While the maker of JUUL is halting in-store sales of some sweet and fruity flavors in response to backlash over its leading role in the youth e-cigarette epidemic, the vaping giant will continue selling one of the flavors that is most popular with young people: mint.

Just before the Food and Drug Administration announced proposed sales restrictions on flavored e-cigarettes, JUUL Labs, which states that its mission is to help adult smokers quit cigarettes, announced that it will stop stocking mango, fruit, creme and cucumber flavors in retail stores, but will keep the mint, menthol and tobacco flavors because they “mirror what is currently available for combustible cigarettes.” The mint, menthol and tobacco flavors are also exempt in the FDA’s plan, which proposes restricting all other flavored e-cigarette sales to adult-only stores and online retailers with “heightened practices for age verification.”

The mint flavor’s taste, however, does not mirror combustible cigarettes the same way the menthol and tobacco flavors do, and survey data show that mint is one of the most popular flavors with teens and young people, many of whom were never smokers.

A favorite flavor

A Truth Initiative® survey of more than 1,000 people between 12 and 17 years old and more than 500 people between 18 and 24 years old found that mint is a top flavor among young JUUL users who had used JUUL in the past 30 days.

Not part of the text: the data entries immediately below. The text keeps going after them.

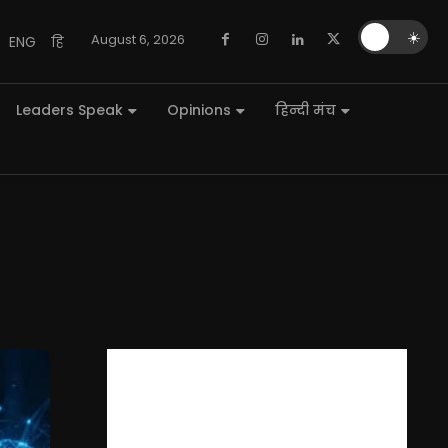
🌙
☀️
August 6, 2026
ENG
हि
Leaders Speak
Opinions
हिन्दी मंच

Among the youngest users, 12- to 17-year-olds, 16 percent used the mint flavor the last time they used a JUUL, behind only fruit (26 percent) and mango (25 percent). For those between 18 and 21 years old, mint was the most popular flavor, with nearly a third — 32 percent — using mint the last time they vaped, followed by mango (31 percent) and fruit (22 percent). Mint (16 percent), fruit (18 percent) and mango (38 percent) were also the most popular flavors among 22- to 24-year-olds.

Popularity of JUUL flavors

While JUUL claims that the mint flavor mirrors combustible cigarettes, the company’s flavor guide describes mint as less traditional than the menthol and tobacco flavors “Virginia Tobacco” and “Classic Tobacco.” Whereas the menthol-flavored JUUL pods are described as having a “traditional menthol flavor with a brisk finish,” and the tobacco flavors taste “familiar” and “unmistakable,” mint is described as “crisp peppermint with a soothing aftertaste.”

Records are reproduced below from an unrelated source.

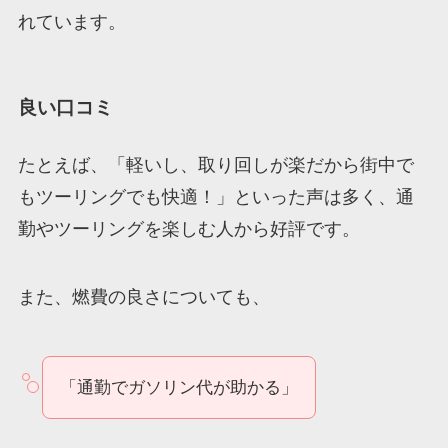
れています。
良い口コミ
たとえば、「軽いし、取り回しが楽だから街中で
もツーリングでも快適！」といった声は多く、通
勤やツーリングを楽しむ人から好評です。
また、燃費の良さについても、
「通勤でガソリン代が助かる」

Users also describe mint as less reminiscent of combustible cigarettes. Commenters on the social network reddit described the mint flavor as lighter, sweeter and less similar to menthol cigarettes, compared with the menthol flavor.

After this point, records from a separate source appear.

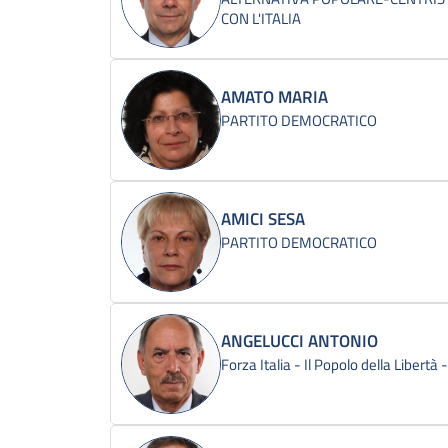
CON L'ITALIA
AMATO MARIA
PARTITO DEMOCRATICO
AMICI SESA
PARTITO DEMOCRATICO
ANGELUCCI ANTONIO
Forza Italia - Il Popolo della Libertà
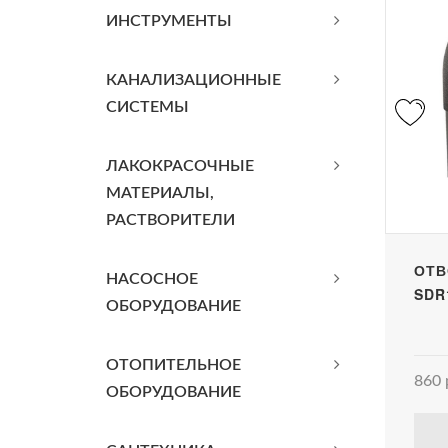
ИНСТРУМЕНТЫ
КАНАЛИЗАЦИОННЫЕ
СИСТЕМЫ
ЛАКОКРАСОЧНЫЕ
МАТЕРИАЛЫ,
РАСТВОРИТЕЛИ
ОТВ
НАСОСНОЕ
SDR
ОБОРУДОВАНИЕ
ОТОПИТЕЛЬНОЕ
860 
ОБОРУДОВАНИЕ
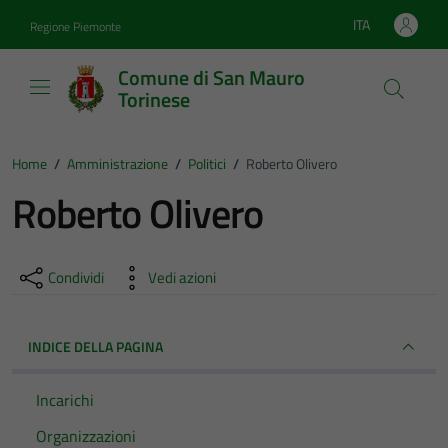
Vai ai contenuti
Vai al footer
ITA
Regione Piemonte
Lingua attiva:
Comune di San Mauro
Torinese
Home
/
Amministrazione
/
Politici
/
Roberto Olivero
Roberto Olivero
Condividi
Vedi azioni
INDICE DELLA PAGINA
Incarichi
Organizzazioni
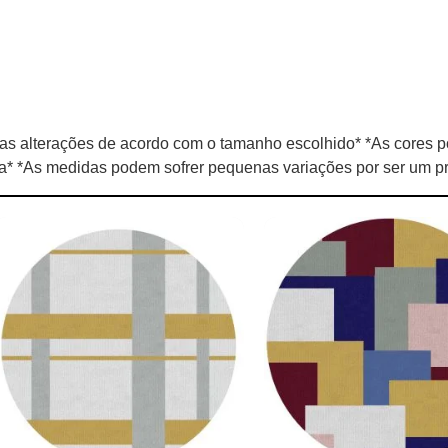
s alterações de acordo com o tamanho escolhido* *As cores p
la* *As medidas podem sofrer pequenas variações por ser um pr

The survey data, based on a national sample and collected in April 2018, when the mint and fruit flavors were called “Cool Mint” and “Fruit Medley,” show that mint is much more popular with young people than the menthol and tobacco flavors. Menthol and tobacco are among young JUUL users’ least favorite, with only 5 percent or less of those younger than 21 selecting one of those flavors the last time they used a JUUL.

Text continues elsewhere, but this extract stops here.